Oblivion

16 Guanabara


Minha cidade não tem estrelas...

Mas tem corpos celestes famintos pela luz.

Tem o sangue de uma chacina, coroada por uma cruz,

E águas profundas e insalubres de uma enorme baía,

Que liga os pontos da minha cidade,

E a nomeia com um velho apelido de embarcação à vela.

Tem os piches e grafites como pintura à aquarela,

E residentes sem casa que moram perto dela.

Há o deslumbre da importância colonial,

Misturada às belezas únicas de seu extenso litoral.

Minha cidade tem morros...

E do alto de cada um deles, há uma visão única e peculiar.

Há também o perigo d’onde pisar;

Como o receio do “quão tarde está”.

Pela alameda de uma movimentada avenida,

Nossa Senhora deve caminhar,

E se deleitar da beleza opaca,

Onde o sol só queima se você deixar.

Nos jardins da minha cidade,

Há árvores de existência milenar.

Há o Cristo, acima de um monte, para nos abençoar.

Redentor às belezas tão únicas desse lugar.

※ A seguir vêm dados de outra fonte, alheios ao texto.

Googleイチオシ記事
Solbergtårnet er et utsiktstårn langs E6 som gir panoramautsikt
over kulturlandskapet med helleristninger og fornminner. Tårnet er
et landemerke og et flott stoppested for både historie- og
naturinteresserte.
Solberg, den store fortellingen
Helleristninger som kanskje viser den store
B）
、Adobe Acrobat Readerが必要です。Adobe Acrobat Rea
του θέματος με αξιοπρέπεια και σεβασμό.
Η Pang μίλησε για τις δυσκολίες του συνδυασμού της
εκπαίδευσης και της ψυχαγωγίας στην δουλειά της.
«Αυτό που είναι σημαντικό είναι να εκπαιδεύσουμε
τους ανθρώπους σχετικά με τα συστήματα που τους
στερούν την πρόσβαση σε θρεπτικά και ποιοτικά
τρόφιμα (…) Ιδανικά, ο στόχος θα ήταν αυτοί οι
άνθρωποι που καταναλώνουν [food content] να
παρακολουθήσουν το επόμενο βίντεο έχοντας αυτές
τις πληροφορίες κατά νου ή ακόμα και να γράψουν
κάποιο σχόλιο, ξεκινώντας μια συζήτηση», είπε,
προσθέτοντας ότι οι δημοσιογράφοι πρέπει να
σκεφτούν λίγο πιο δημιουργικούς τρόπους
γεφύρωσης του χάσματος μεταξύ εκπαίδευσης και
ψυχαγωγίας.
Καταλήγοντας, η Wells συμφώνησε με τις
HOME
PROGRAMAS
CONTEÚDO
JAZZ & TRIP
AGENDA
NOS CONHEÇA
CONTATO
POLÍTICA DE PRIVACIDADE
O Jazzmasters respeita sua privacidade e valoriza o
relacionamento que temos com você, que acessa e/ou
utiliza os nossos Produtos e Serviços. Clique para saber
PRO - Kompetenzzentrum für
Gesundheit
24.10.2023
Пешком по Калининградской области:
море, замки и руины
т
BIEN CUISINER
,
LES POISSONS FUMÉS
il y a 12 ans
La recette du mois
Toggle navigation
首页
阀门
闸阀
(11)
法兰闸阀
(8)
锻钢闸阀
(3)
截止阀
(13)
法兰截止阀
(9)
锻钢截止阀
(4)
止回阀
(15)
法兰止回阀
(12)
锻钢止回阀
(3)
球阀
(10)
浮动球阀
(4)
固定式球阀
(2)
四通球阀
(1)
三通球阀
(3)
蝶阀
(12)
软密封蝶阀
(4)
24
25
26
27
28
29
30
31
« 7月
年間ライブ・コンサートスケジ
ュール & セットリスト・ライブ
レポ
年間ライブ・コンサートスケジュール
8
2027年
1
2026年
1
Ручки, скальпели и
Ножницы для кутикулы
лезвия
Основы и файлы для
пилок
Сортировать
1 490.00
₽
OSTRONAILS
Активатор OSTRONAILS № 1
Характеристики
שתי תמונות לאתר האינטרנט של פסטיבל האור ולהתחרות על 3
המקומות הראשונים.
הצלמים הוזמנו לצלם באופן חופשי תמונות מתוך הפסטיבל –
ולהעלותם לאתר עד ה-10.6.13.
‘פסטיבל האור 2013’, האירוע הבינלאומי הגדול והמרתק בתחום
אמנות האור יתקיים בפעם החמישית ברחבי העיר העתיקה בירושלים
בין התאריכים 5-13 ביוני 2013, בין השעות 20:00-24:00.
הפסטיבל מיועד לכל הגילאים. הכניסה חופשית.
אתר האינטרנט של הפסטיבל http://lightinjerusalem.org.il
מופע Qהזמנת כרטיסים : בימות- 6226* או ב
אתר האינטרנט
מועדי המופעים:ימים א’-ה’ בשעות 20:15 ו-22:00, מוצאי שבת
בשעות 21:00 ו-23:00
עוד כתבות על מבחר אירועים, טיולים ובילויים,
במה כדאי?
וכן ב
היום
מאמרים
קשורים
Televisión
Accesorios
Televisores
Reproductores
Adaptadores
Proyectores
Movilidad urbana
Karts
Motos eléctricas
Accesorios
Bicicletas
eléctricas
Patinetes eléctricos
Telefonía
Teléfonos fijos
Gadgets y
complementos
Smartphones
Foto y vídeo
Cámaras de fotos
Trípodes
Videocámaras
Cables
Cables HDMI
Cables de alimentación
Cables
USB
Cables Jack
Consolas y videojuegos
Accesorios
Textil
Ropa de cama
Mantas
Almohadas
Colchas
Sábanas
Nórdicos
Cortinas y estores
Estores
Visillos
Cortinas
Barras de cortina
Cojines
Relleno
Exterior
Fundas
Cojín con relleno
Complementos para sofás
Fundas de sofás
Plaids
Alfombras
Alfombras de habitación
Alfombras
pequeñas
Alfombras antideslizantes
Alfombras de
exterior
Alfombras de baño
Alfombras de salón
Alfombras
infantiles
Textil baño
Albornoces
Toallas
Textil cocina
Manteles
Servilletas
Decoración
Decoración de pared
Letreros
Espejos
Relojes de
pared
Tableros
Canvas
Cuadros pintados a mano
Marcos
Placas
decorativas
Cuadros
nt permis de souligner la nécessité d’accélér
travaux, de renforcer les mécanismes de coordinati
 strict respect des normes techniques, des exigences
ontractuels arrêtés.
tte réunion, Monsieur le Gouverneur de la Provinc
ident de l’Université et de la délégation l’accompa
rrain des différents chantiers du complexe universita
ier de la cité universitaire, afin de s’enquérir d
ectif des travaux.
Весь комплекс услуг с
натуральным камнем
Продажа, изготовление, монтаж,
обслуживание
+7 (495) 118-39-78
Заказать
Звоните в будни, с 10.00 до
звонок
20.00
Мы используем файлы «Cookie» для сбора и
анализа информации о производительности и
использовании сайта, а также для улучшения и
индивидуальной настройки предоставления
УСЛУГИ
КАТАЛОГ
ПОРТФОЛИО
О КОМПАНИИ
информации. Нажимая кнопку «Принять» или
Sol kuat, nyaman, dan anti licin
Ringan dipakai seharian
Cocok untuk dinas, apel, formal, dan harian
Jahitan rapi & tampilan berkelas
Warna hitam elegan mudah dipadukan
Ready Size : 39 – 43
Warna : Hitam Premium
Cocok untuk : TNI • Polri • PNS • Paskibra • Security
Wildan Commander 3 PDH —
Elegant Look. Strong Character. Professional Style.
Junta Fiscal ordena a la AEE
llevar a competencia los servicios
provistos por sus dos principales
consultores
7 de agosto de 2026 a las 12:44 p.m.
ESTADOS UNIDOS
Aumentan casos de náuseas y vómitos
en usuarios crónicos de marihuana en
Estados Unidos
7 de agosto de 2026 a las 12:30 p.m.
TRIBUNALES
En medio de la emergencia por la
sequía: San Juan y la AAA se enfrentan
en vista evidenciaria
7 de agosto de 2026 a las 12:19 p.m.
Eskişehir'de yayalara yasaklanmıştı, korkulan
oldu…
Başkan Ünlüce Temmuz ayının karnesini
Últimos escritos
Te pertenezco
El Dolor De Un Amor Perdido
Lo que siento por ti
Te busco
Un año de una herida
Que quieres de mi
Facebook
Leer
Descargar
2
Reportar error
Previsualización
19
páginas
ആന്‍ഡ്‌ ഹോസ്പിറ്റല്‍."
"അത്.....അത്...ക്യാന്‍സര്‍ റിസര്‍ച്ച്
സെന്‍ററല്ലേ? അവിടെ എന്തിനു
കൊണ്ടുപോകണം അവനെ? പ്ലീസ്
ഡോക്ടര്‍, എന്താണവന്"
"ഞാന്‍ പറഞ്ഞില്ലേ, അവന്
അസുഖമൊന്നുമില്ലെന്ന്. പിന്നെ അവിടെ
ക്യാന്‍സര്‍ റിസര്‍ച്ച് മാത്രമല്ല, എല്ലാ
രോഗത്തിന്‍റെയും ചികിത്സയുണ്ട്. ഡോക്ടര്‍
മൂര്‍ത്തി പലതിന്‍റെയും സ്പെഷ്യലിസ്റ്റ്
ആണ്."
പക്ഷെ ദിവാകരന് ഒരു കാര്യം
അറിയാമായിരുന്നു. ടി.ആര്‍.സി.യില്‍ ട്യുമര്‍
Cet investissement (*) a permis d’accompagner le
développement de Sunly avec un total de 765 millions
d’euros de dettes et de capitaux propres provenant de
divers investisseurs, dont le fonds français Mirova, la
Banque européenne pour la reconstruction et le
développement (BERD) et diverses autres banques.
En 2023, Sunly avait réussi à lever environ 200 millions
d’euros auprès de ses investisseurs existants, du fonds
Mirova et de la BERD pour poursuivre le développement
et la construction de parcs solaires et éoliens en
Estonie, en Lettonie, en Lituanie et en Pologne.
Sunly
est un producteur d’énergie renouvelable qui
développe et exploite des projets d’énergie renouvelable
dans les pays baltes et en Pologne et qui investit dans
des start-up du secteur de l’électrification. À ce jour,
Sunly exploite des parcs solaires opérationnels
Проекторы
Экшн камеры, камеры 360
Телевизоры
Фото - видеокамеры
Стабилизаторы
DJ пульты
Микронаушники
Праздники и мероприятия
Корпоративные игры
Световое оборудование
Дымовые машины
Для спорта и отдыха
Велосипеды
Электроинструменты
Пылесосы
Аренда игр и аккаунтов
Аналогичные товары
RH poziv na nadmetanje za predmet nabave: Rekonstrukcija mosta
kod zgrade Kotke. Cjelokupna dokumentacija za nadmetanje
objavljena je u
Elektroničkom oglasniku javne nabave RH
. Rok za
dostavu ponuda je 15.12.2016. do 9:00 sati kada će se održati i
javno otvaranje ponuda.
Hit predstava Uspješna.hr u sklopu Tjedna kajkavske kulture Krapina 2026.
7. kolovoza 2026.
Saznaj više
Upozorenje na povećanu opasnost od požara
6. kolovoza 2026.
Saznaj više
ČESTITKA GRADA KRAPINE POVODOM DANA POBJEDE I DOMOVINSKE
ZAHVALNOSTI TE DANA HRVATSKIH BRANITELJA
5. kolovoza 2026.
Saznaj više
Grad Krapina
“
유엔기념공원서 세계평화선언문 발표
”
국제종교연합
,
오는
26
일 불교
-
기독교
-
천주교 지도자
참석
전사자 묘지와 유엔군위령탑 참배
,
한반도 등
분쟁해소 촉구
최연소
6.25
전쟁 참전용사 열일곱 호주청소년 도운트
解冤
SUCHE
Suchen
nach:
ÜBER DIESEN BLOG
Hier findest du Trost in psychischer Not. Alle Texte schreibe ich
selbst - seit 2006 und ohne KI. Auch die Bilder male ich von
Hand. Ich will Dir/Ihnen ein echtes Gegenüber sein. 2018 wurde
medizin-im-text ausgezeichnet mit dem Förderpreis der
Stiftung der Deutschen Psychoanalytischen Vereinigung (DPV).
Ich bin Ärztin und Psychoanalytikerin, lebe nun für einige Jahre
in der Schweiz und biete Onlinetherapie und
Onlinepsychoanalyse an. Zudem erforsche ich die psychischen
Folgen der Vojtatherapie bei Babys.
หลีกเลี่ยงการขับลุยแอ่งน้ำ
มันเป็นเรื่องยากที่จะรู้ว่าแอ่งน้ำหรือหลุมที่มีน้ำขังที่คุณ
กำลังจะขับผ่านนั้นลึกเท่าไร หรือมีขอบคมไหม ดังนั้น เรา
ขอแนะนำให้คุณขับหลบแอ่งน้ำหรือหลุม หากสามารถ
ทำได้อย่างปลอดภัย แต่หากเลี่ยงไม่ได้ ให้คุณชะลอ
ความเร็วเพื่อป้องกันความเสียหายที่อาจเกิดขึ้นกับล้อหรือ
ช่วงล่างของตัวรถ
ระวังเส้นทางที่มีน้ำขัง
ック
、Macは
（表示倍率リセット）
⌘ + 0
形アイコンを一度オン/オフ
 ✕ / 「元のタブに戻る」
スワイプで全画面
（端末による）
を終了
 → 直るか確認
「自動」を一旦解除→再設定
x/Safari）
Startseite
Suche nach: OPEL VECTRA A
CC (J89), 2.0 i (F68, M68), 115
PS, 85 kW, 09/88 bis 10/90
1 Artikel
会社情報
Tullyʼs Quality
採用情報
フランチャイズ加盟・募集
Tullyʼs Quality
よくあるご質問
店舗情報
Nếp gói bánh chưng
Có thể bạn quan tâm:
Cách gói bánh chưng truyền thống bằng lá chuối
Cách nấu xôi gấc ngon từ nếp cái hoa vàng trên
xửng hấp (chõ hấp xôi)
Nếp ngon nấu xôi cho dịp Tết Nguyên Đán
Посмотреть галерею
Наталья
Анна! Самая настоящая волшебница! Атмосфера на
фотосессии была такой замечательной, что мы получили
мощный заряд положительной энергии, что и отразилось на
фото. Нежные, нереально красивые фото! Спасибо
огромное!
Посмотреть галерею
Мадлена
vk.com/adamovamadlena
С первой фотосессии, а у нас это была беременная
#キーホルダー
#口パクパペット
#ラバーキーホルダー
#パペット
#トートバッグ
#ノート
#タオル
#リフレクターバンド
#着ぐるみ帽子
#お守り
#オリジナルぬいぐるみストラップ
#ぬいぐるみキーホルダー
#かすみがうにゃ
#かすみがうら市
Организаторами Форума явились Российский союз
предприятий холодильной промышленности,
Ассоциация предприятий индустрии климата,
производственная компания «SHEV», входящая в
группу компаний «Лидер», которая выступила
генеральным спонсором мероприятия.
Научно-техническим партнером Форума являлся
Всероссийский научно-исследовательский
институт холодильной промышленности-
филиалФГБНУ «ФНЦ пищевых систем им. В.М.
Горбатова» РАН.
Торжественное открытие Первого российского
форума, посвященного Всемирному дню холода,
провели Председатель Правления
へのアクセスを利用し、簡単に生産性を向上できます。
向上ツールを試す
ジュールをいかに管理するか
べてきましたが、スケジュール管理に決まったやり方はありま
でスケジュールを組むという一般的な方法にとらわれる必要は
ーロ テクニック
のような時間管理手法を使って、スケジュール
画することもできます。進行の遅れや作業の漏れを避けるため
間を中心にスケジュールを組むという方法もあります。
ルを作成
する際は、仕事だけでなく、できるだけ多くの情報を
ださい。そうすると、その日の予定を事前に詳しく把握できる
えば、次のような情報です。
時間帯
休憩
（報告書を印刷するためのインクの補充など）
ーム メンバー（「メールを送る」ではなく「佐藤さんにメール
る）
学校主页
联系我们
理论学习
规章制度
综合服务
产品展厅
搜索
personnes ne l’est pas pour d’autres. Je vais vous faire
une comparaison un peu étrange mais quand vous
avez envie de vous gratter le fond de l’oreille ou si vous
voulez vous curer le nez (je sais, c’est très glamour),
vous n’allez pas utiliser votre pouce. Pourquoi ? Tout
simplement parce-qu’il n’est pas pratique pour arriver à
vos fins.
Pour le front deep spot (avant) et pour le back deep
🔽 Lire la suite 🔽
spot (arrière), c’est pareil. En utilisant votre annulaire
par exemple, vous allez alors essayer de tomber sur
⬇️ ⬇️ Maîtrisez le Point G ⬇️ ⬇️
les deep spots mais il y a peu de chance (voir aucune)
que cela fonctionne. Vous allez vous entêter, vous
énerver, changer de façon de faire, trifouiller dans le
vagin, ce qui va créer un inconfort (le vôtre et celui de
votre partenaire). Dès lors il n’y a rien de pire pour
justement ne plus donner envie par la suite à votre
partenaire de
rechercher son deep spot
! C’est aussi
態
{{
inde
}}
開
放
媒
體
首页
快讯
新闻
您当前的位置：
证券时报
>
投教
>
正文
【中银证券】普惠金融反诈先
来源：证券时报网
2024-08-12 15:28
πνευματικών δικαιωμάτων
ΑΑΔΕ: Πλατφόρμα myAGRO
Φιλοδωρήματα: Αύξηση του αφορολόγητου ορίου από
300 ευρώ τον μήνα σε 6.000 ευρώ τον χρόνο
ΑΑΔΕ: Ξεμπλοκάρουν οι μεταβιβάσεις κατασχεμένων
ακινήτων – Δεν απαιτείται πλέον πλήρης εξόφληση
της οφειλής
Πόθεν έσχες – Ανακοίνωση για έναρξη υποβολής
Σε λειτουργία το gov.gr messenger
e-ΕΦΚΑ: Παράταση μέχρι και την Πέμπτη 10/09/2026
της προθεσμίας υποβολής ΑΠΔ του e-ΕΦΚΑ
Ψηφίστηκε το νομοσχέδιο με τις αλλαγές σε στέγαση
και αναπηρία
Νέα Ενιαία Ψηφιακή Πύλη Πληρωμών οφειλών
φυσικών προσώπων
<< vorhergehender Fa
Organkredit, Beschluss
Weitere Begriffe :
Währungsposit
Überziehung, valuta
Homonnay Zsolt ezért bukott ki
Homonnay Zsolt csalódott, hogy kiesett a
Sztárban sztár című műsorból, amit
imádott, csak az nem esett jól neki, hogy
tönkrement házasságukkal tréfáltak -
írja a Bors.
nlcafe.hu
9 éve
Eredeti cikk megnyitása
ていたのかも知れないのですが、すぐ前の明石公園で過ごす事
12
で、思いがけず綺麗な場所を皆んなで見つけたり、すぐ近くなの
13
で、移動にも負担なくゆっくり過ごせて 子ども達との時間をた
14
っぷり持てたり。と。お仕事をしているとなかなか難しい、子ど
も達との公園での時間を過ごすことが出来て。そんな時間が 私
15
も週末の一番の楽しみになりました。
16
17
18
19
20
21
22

Minha cidade tem miséria...

Têm pedintes a cada esquina vazia,

Tem algumas bocas famintas.

Tem meninas aflitas,

Tem violência, sexo e bebidas.

Tem sujeira imunda escondida.

Corrupção, luxúria e entropia.

É destruída, quebradiça e...

Perdida.

Minha cidade é banhada,

Por seu extenso litoral.

As belezas que aqui se encontram,

Não mais se encontram em nenhum local.

~Gabriel.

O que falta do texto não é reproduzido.